Il appartiendra, le cas échéant, à l’OFB, établissement public de référence en matière de biodiversité terrestre et marine, de se prononcer sur l’épineux dossier du parc d’Oléron…

Un avis favorable n’est certes pas inimaginable mais sa motivation devra être crédible, s’agissant de la préservation d’une aire marine protégée de premier plan. L’OFB, en effet, n’a pas pour mission statutaire de promouvoir l’énergie éolienne sur l’ensemble des côtes françaises.
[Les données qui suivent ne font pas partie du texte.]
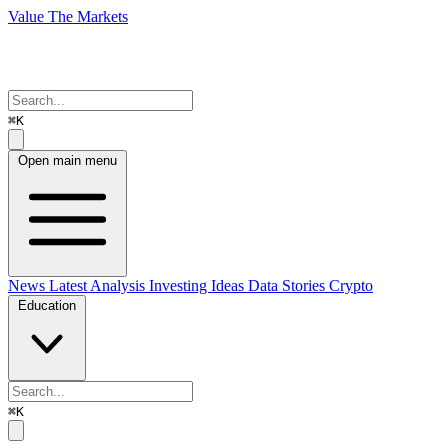
Value The Markets
⌘K
Open main menu
News
Latest Analysis
Investing Ideas
Data Stories
Crypto
Education
⌘K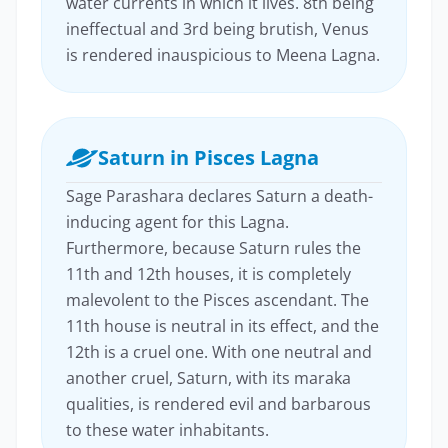
water currents in which it lives. 8th being
ineffectual and 3rd being brutish, Venus
is rendered inauspicious to Meena Lagna.
Saturn in Pisces Lagna
Sage Parashara declares Saturn a death-
inducing agent for this Lagna.
Furthermore, because Saturn rules the
11th and 12th houses, it is completely
malevolent to the Pisces ascendant. The
11th house is neutral in its effect, and the
12th is a cruel one. With one neutral and
another cruel, Saturn, with its maraka
qualities, is rendered evil and barbarous
to these water inhabitants.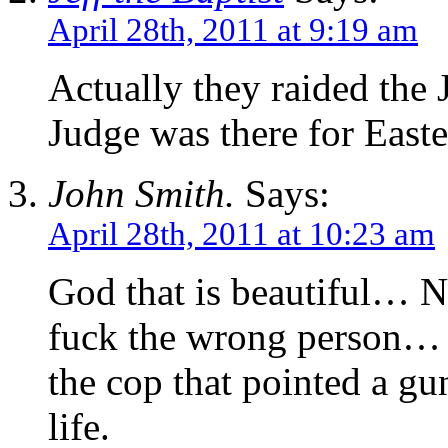
April 28th, 2011 at 9:19 am
Actually they raided the 
Judge was there for Easte
John Smith.
Says:
April 28th, 2011 at 10:23 am
God that is beautiful… N
fuck the wrong person… I
the cop that pointed a gu
life.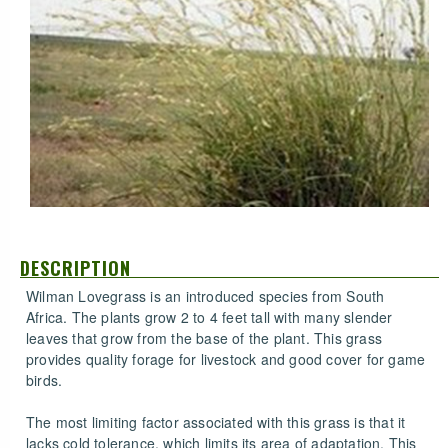
DESCRIPTION
Wilman Lovegrass is an introduced species from South
Africa. The plants grow 2 to 4 feet tall with many slender
leaves that grow from the base of the plant. This grass
provides quality forage for livestock and good cover for game
birds.
The most limiting factor associated with this grass is that it
lacks cold tolerance, which limits its area of adaptation. This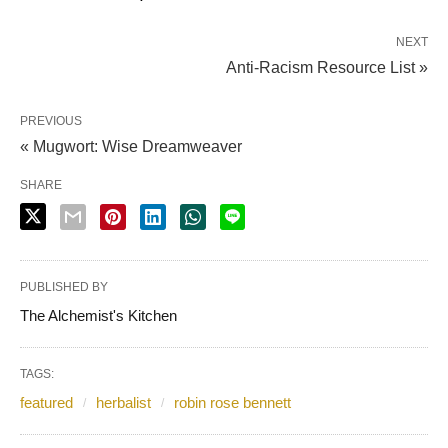
NEXT
Anti-Racism Resource List »
PREVIOUS
« Mugwort: Wise Dreamweaver
SHARE
PUBLISHED BY
The Alchemist's Kitchen
TAGS:
featured
herbalist
robin rose bennett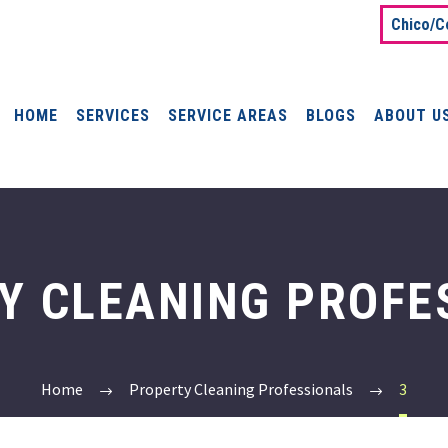
Chico/C
HOME
SERVICES
SERVICE AREAS
BLOGS
ABOUT U
Y CLEANING PROFE
Home
Property Cleaning Professionals
3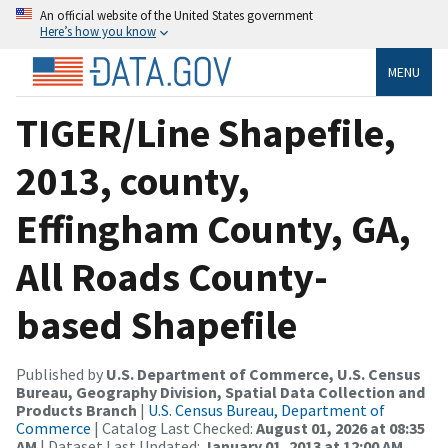
An official website of the United States government
Here’s how you know
MENU
TIGER/Line Shapefile,
2013, county,
Effingham County, GA,
All Roads County-
based Shapefile
Published by
U.S. Department of Commerce, U.S. Census
Bureau, Geography Division, Spatial Data Collection and
Products Branch
|
U.S. Census Bureau, Department of
Commerce
| Catalog Last Checked:
August 01, 2026 at 08:35
AM
| Dataset Last Updated:
January 01, 2013 at 12:00 AM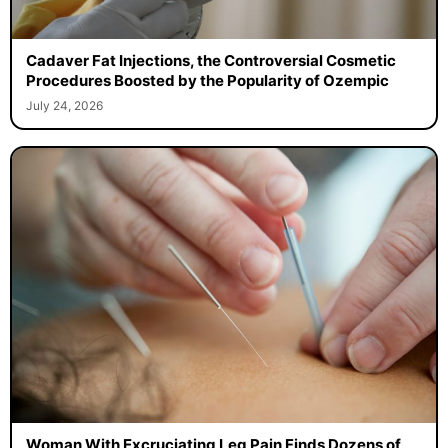
Cadaver Fat Injections, the Controversial Cosmetic
Procedures Boosted by the Popularity of Ozempic
July 24, 2026
Woman With Excruciating Leg Pain Finds Dozens of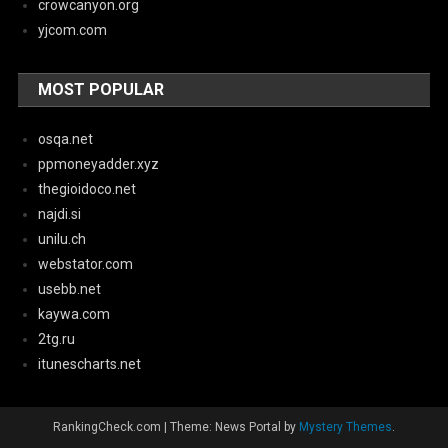
crowcanyon.org
yjcom.com
MOST POPULAR
osqa.net
ppmoneyadder.xyz
thegioidoco.net
najdi.si
unilu.ch
webstator.com
usebb.net
kaywa.com
2tg.ru
itunescharts.net
RankingCheck.com
|
Theme: News Portal by
Mystery Themes
.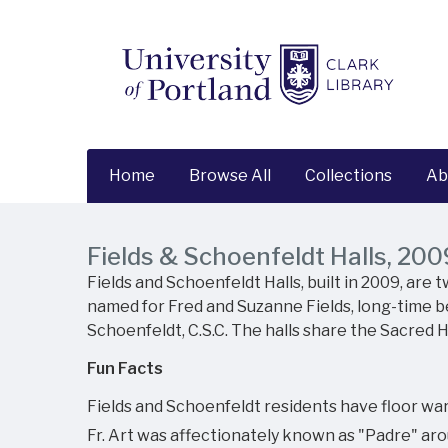
Home
Browse All
Collections
Ab
Fields & Schoenfeldt Halls, 200
Fields and Schoenfeldt Halls, built in 2009, are
named for Fred and Suzanne Fields, long-time be
Schoenfeldt, C.S.C. The halls share the Sacred H
Fun Facts
Fields and Schoenfeldt residents have floor war
Fr. Art was affectionately known as "Padre" aro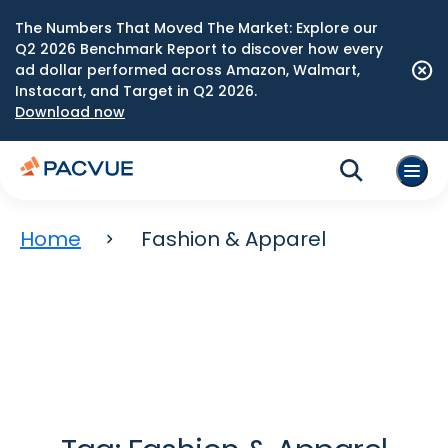
The Numbers That Moved The Market: Explore our
Q2 2026 Benchmark Report to discover how every
ad dollar performed across Amazon, Walmart,
Instacart, and Target in Q2 2026.
Download now
Home
Fashion & Apparel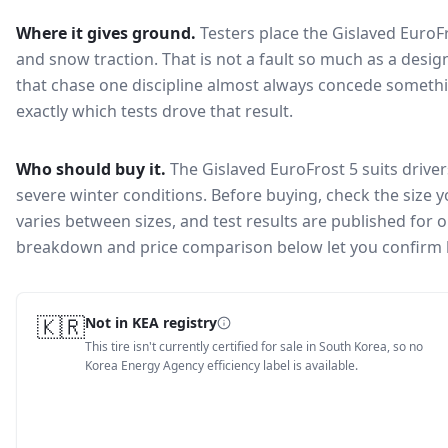
Where it gives ground.
Testers place the
Gislaved EuroF
and snow traction
. That is not a fault so much as a des
that chase one discipline almost always concede somethi
exactly which tests drove that result.
Who should buy it.
The Gislaved EuroFrost 5 suits driver
severe winter conditions.
Before buying, check the size 
varies between sizes, and test results are published for one
breakdown and price comparison below let you confirm 
🇰🇷
Not in KEA registry
This tire isn't currently certified for sale in South Korea, so no
Korea Energy Agency efficiency label is available.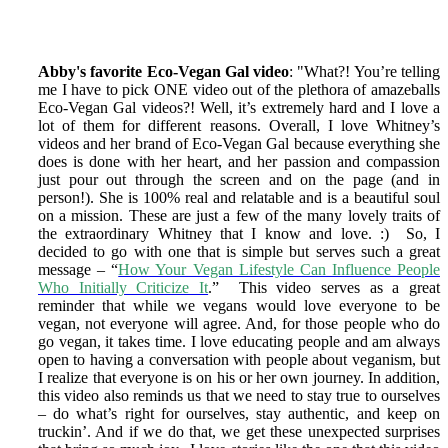
Abby's favorite Eco-Vegan Gal video
: "What?! You’re telling
me I have to pick ONE video out of the plethora of amazeballs
Eco-Vegan Gal videos?! Well, it’s extremely hard and I love a
lot of them for different reasons. Overall, I love Whitney’s
videos and her brand of Eco-Vegan Gal because everything she
does is done with her heart, and her passion and compassion
just pour out through the screen and on the page (and in
person!). She is 100% real and relatable and is a beautiful soul
on a mission. These are just a few of the many lovely traits of
the extraordinary Whitney that I know and love. :) So, I
decided to go with one that is simple but serves such a great
message – “
How Your Vegan Lifestyle Can Influence People
Who Initially Criticize It
.” This video serves as a great
reminder that while we vegans would love everyone to be
vegan, not everyone will agree. And, for those people who do
go vegan, it takes time. I love educating people and am always
open to having a conversation with people about veganism, but
I realize that everyone is on his or her own journey. In addition,
this video also reminds us that we need to stay true to ourselves
– do what’s right for ourselves, stay authentic, and keep on
truckin’. And if we do that, we get these unexpected surprises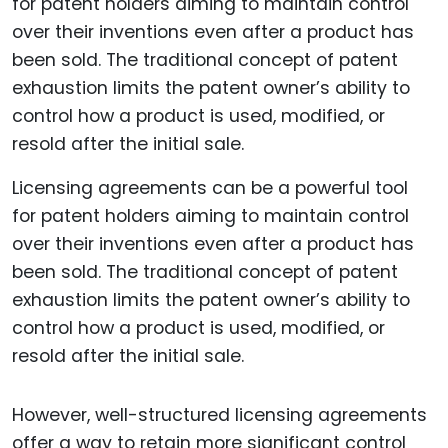
Licensing agreements can be a powerful tool
for patent holders aiming to maintain control
over their inventions even after a product has
been sold. The traditional concept of patent
exhaustion limits the patent owner’s ability to
control how a product is used, modified, or
resold after the initial sale.
However, well-structured licensing agreements
offer a way to retain more significant control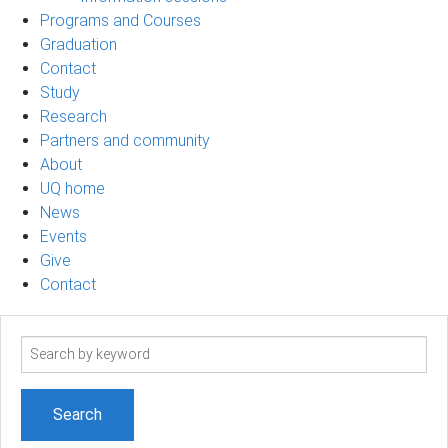
Programs and Courses
Graduation
Contact
Study
Research
Partners and community
About
UQ home
News
Events
Give
Contact
Search
term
Mais cette procédure, liée à l’avis conforme, ne saurait occulter les questions de fond afférentes aux activités susceptibles d’être accueillies au sein des parcs naturels marins.

Il faut ici revenir au texte de la loi, codifié à l’article L. 334-3 du code de l’environnement : « Des parcs naturels marins peuvent être créés dans les eaux placées sous la souveraineté de l'Etat et, le cas échéant, en continuité avec celles-ci, dans les eaux placées sous sa juridiction, ainsi que sur les espaces appartenant au domaine public maritime, pour contribuer à la connaissance du patrimoine marin ainsi qu'à la protection et au développement durable du milieu marin. (...) ».

En quoi un parc éolien offshore contribue-t-il au développement durable du milieu marin et participe-t-il aux ambitions écologiques d’une aire marine protégée ?

L’implantation et le fonctionnement des éoliennes projetées au large d’Oléron, ainsi que les travaux de raccordement électrique, posent clairement question au regard de la vocation des parcs marins, lesquels (tout comme les zones Natura 2000) n’ont jamais été conçus pour accueillir de tels projets industriels, fussent-ils liés à la transition énergétique. 

On ajoutera que le décret de 2015 créant le parc « estuaire de la Gironde – Pertuis charentais » reconnaît « la remarquable diversité des habitats marins », ainsi que « l'existence d'espèces rares et menacées, notamment l'avifaune, les mammifères marins, les tortues marines, l'esturgeon et les autres poissons amphihalins, pour lesquels l'estuaire de la Gironde et les Pertuis sont d'intérêt national et européen ».

Dans ces conditions, prenant acte de la volonté de l’État de renforcer les aires marines protégées et des récentes déclarations de la ministre de la Transition écologique (le 14 janvier à l’Assemblée nationale), affirmant à juste titre que « les enjeux liés à la préservation des paysages et à la biodiversité, mais également à la cohabitation entre les usagers de la mer, sont centraux dans le choix de la localisation des parcs », il semble impérieux d’articuler dans la cohérence le développement des énergies marines renouvelables et la protection de la biodiversité en localisant les parcs éoliens en dehors des zones protégées, sauf à considérer -mais non sans risque juridique- que les parcs naturels marins sont des parcs de papier.